Inclusive Standards, Inclusive Futures: Advancing Gender Equality through Global Cooperation

News item cover image

International Women’s Day is a moment to recognise progress toward gender equality, but also to reflect on the systems that continue to shape opportunity, safety, and participation worldwide. Among the least visible of these systems are standards: the shared rules that enable trade, technology, public services, and everyday products. Far from being purely technical, standards function as essential infrastructure for economic development, trust, and innovation across societies (World Development Report 2025).

Many technical specifications have historically been designed in male-dominated contexts and based on male bodies, experiences, and working conditions. As a result, equipment, workplaces, and even safety measures may not adequately reflect women’s needs, sometimes creating health and safety risks (HesaMag 31, When ‘neutral’ standards put women at risk).

Addressing these gaps requires gender-responsive standards: approaches that integrate gender perspectives, promote balanced participation in standards development, include gender inclusive language, and use appropriate data to ensure outcomes benefit everyone. These efforts contribute directly to achieving Sustainable Development Goal 5 on gender equality while strengthening inclusive and sustainable growth (UN Declaration on Gender-Responsive Standards and Standards Development).

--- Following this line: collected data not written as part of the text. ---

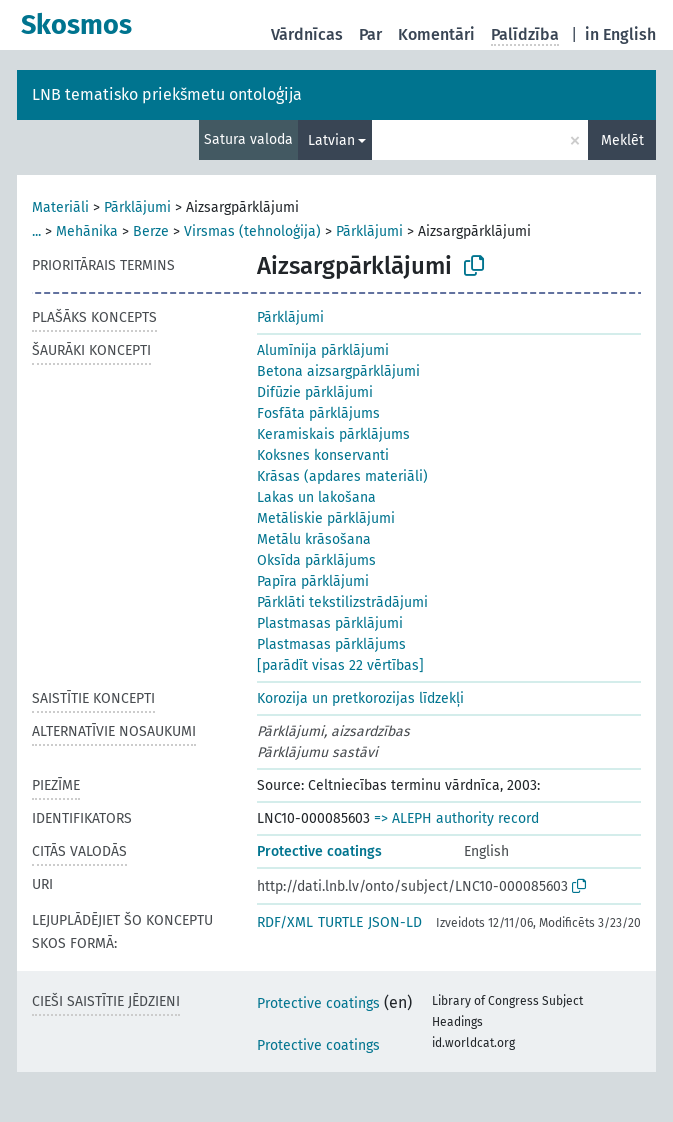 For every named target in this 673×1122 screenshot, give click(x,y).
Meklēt (622, 140)
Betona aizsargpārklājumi (338, 371)
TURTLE (340, 922)
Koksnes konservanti (323, 455)
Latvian (331, 140)
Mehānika (87, 231)
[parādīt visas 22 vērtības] (340, 665)
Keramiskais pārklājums (333, 434)
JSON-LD (395, 922)
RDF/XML (285, 922)
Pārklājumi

A gender-responsive approach recognises that standards can have different impacts depending on gender and therefore requires explicit consideration of physical differences, social roles, and user experiences to ensure fair outcomes for all. Importantly, gender-responsiveness is not automatic. A balanced composition of experts does not by itself guarantee inclusive results. It requires awareness, expertise, appropriate methodologies, and the use of representative data (CEN and CENELEC).

The objective should therefore not only be improving technical content; it is equally about strengthening the capacity of institutions and experts to apply these approaches effectively. Women, young people, and stakeholders from low- and middle-income countries, remain under-represented in international standards development. Limited participation reduces the diversity of expertise developing standards and constrains the ability of countries and communities to benefit from standards-driven innovation, trade, and governance. In the worst cases, underrepresentation or biases may even cause harm.

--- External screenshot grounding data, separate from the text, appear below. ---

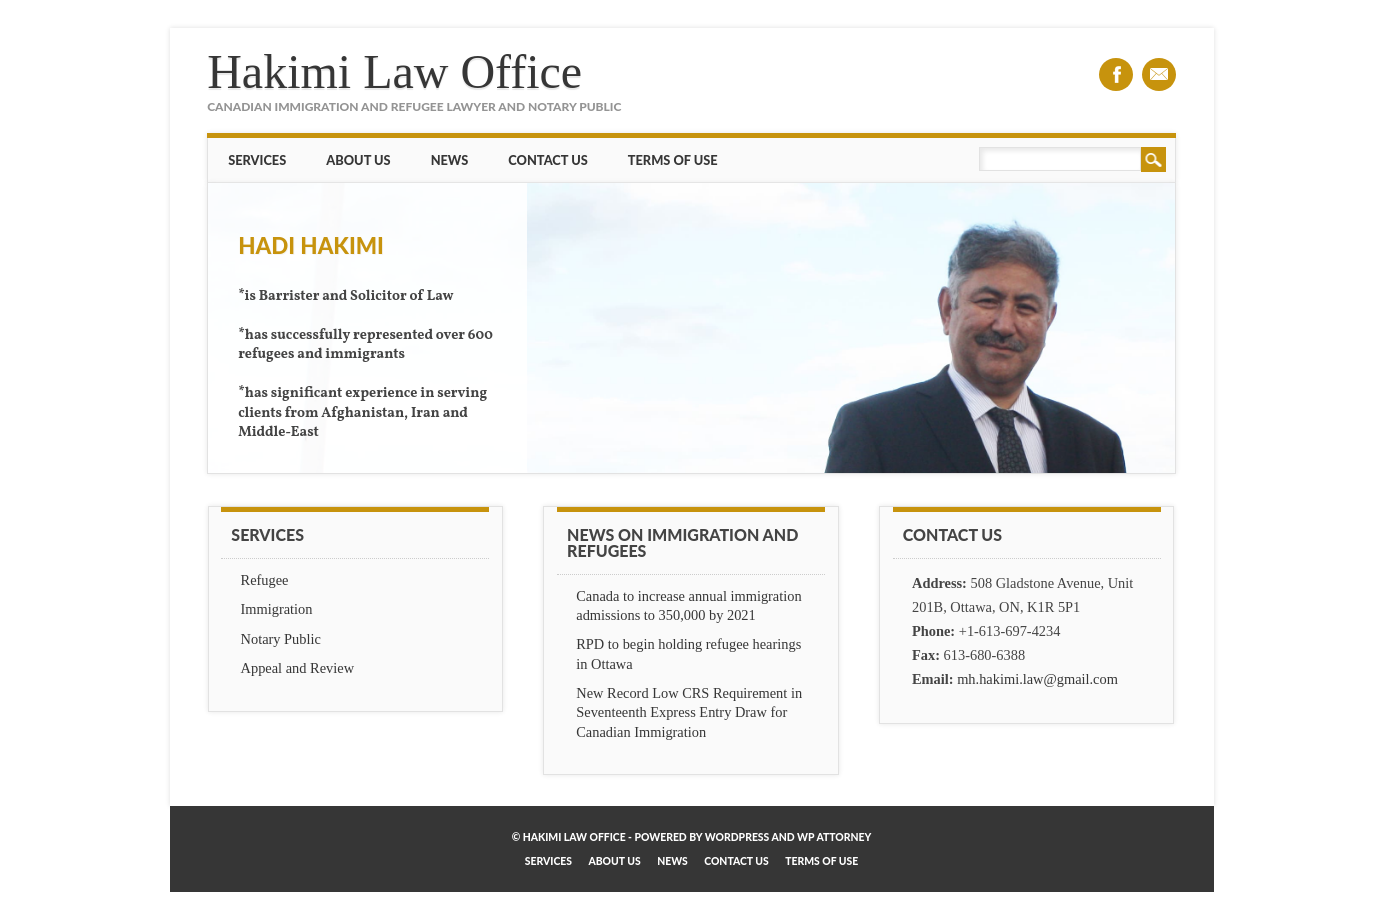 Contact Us (547, 160)
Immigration (277, 609)
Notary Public (281, 639)
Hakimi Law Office (394, 71)
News (450, 160)
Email (1159, 74)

This is where international cooperation and capacity building become decisive. Effective engagement in global standardisation depends on strong national standards bodies, skilled experts, and well-functioning quality infrastructure, capacities that are often still developing in parts of low- and middle-income countries. Strengthening these foundations enables broader participation in international rule-setting and helps ensure that standards support equitable economic opportunities, safer working conditions, and inclusive technological progress.

InDiCo-Global, including the three European Standards Organisations – CEN, CENELEC and ETSI – highlights the importance of embedding gender equality within this broader effort. By supporting capacity building in partner regions, the project works with national standards bodies, local researchers, and innovation communities to expand knowledge, foster inclusive participation, and strengthen connections to international standardisation processes. Empowering diverse experts to contribute to standards development is essential to ensuring global standards reflect real societal needs and enable sustainable development pathways.

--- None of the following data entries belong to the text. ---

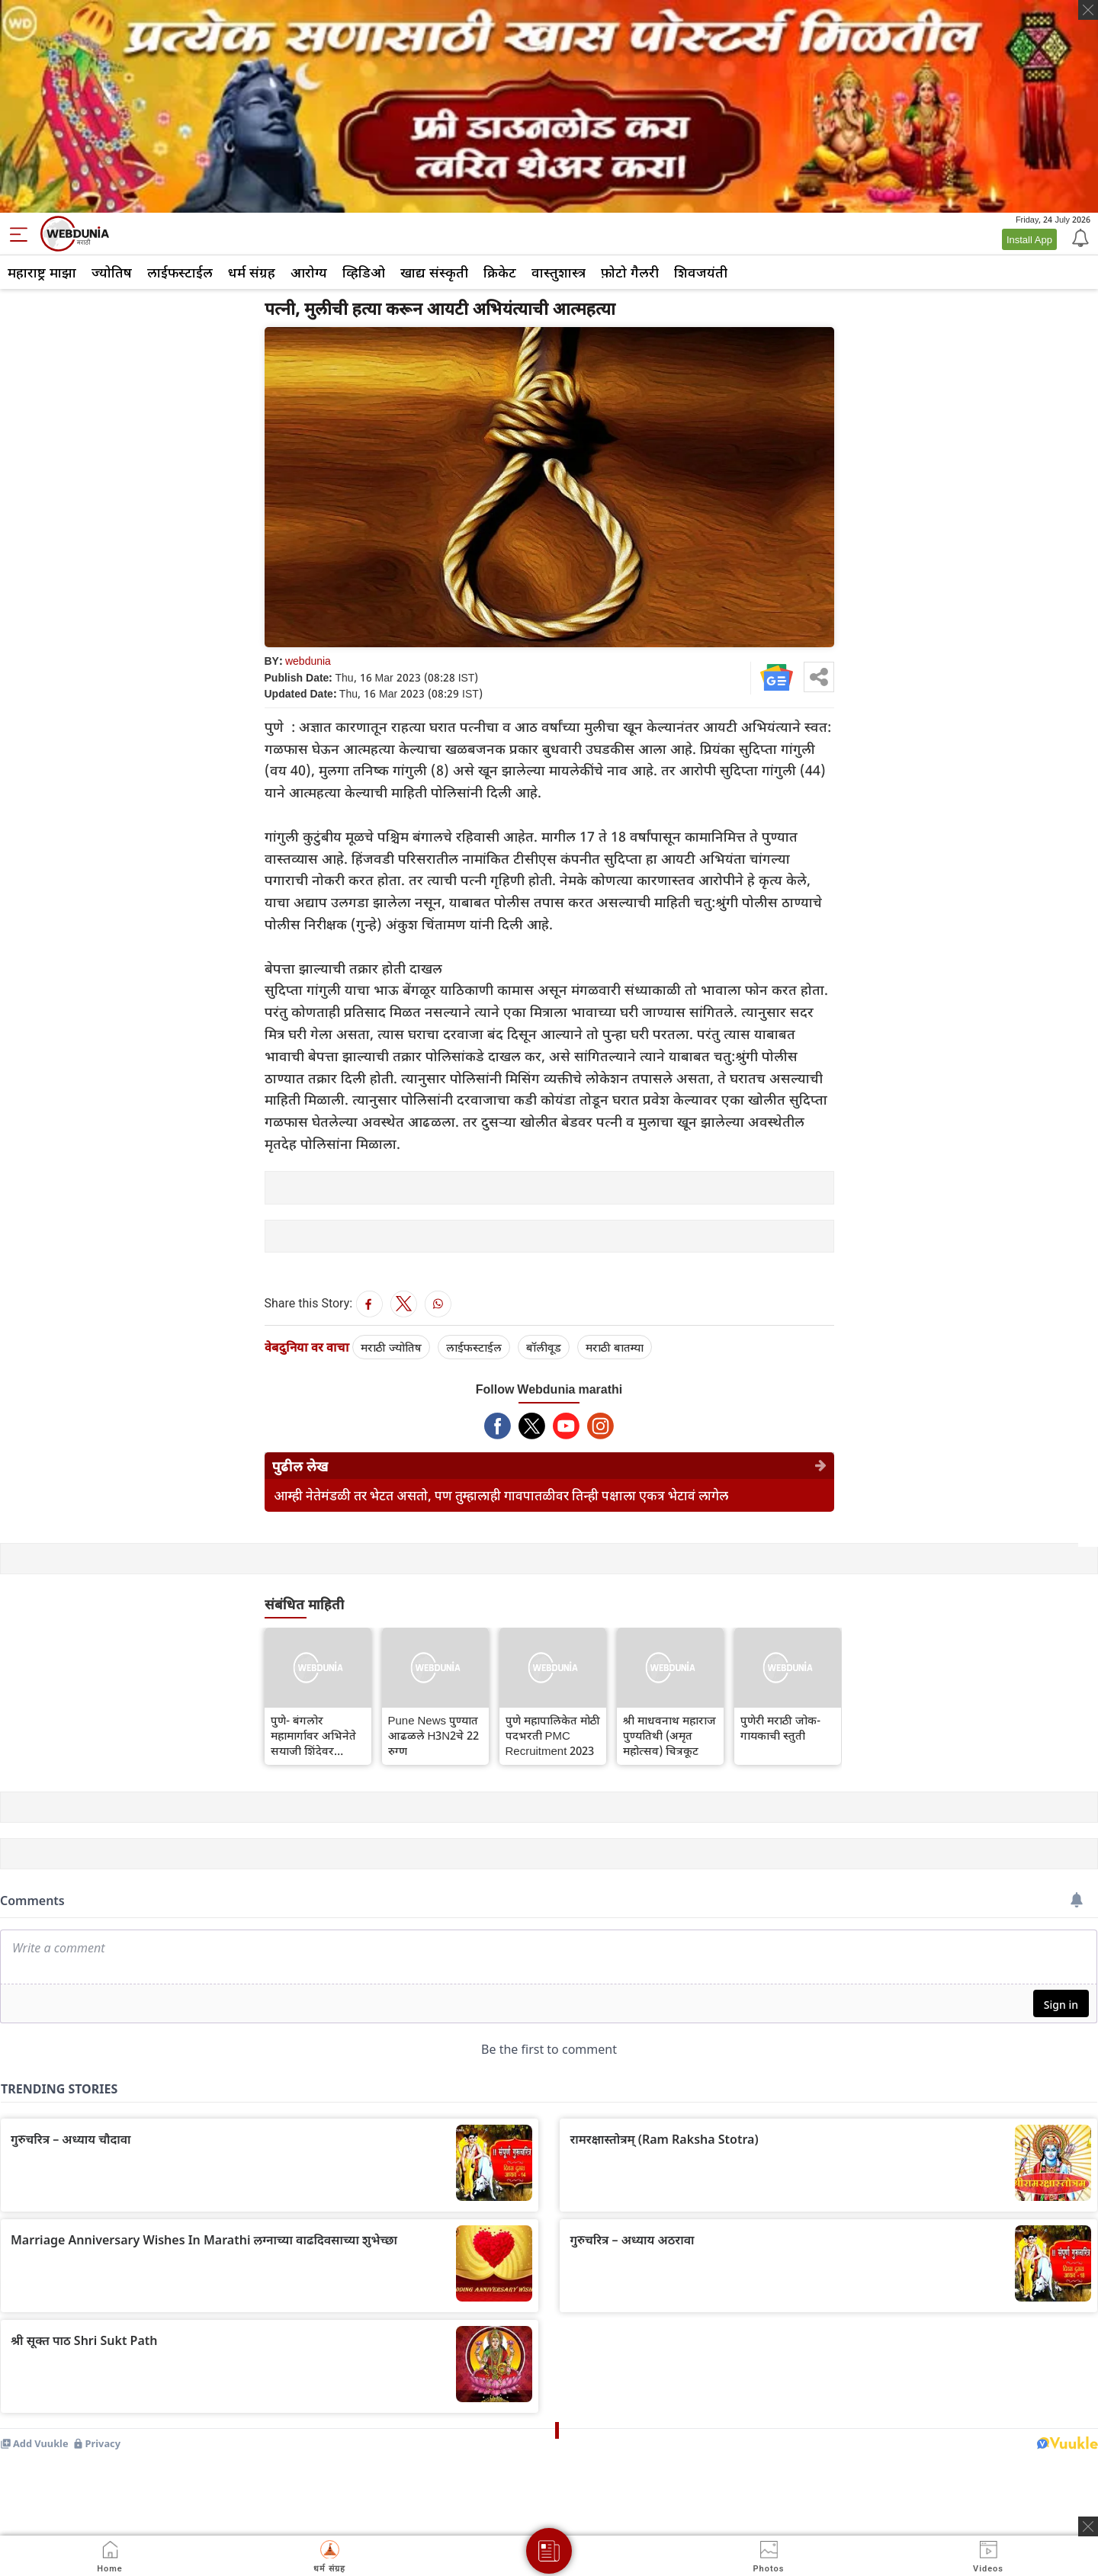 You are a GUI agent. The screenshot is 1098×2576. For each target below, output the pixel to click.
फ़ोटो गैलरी (630, 272)
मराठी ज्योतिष (391, 1347)
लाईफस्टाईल (180, 272)
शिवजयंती (700, 272)
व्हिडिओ (363, 272)
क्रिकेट (499, 272)
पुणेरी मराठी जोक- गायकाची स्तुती (780, 1727)
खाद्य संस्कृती (434, 272)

Inclusive participation in standardisation is particularly critical as the world navigates digital transformation, climate action, and evolving global value chains. Standards in these areas will shape future economies and societies; ensuring that women and under-represented groups help design them is therefore both a matter of equality and a prerequisite for resilient, widely shared progress.

Advancing equality through technical standards is not a symbolic gesture. It is a practical pathway toward safer workplaces, stronger economies, and more inclusive innovation systems. Through cooperation, knowledge exchange, and capacity building, InDiCo-Global contributes to a future in which international standards are shaped by – and work for – everyone.

The message is clear: inclusive standards are a foundation for inclusive development and a common objective for the EU and its partners globally.